Pilgrim’s Pride Drops Some Chicken Welfare Claims Amid ‘Scalding’ Complaint
(Bloomberg) -- In the days following an 81-page complaint filed with the U.S. Federal Trade Commission alleging “misleading” descriptions of its animal welfare standards, industrial poultry producer Pilgrim’s Pride changed some of the wording on its website.
As recently as last month, the company pledged that its chickens were “raised with the highest standards” and bred in “the best possible growout conditions.” Then, in a Dec. 12 complaint, the Humane Society of the United States alleged that such assurances were misleading. Citing undercover investigations, U.S. Department of Agriculture inspection records and whistleblower accounts, the organization argued that, contrary to company statements about implementing the highest possible standards, the majority of birds raised and slaughtered for it suffer cruel and inhumane treatment.
The group said most Pilgrim’s Pride chickens spend the majority of their lives in filthy, dark barns—and are sometimes scalded alive during slaughter.
Pilgrim’s Pride says it was a coincidence that, within 10 days of the FTC filing, it took down its website, Pilgrims.com, and unveiled a lightly redesigned successor, PilgrimsUSA.com. While much of the language used is similar or the same as the earlier iteration, some statements at issue in the Humane Society complaint—including those above—have been dropped or toned down.
On the Frequently Asked Questions page, for example, instead of assuring consumers that birds are raised “with the highest standards,” the company now simply ensures “that birds are treated humanely and raised with care.”

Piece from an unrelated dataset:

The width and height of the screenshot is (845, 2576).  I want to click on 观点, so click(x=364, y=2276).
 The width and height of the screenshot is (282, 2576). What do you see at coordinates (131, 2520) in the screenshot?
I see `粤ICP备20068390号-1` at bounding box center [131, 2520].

Cameron Bruett, a Pilgrim’s Pride spokesperson, told Bloomberg “the website update has been in the works for several months and has no connection to the complaint.”
Attorney John E. Villafranco, who practices advertising law at Kelley Drye & Warren LLP, said concern over potential litigation may be an explanation for the timing.
“Advertisers may make changes in response to a complaint to limit liability down the road,” he said, adding that it’s unlikely the change was the result of any FTC directive, given how recently the Humane Society complaint was filed. FTC investigations are confidential and can yield a wide range of outcomes. An FTC spokesperson wasn’t available for comment, according to an automatic email response, because of the partial government shutdown.
Like most broiler chickens in the U.S., Pilgrim’s Pride birds have been bred to grow so fast that their legs can’t support them, according to the Humane Society complaint. The breed grows unnaturally fast, reaching slaughter weight in a mere 50 days, and frequently suffers from cardiovascular problems, ruptured tendons and bone deformities, according to the filing.
The usually dark, windowless barns they live in are filled with feces, ammonia and dust, contributing to respiratory problems and eye lesions, according to the complaint. The buildings are so crowded that birds are afforded only about 100 square inches each.
Greeley, Colorado-based Pilgrim’s Pride, a unit of Brazilian meat processing giant JBS SA, has rejected the Humane Society’s allegations. Indeed, some of the statements assailed by the group in its complaint remain on the company’s website. Passages from Pilgrim’s Pride’s 2016 and 2017 sustainability reports, including references to its “uncompromising commitment” to humane animal welfare, have not been altered.
Pilgrim’s Pride states on the site that it follows industry guidelines “designed to promote the humane treatment and well-being of poultry throughout the production process.”
Peter Brandt, managing attorney of the Humane Society’s farm animals litigation arm, said his group has no plans to withdraw its FTC action, in part because the advertising is just a symptom of what the Humane Society sees as the larger problem.
“Ideally, they should clean up their practices,” Brandt said. “Failing that, they need to stop misleading consumers.”
“Pilgrim’s is committed to the well-being of the poultry under our care,” Bruett wrote in an email. “We welcome the opportunity to defend our approach to animal welfare against these false allegations.”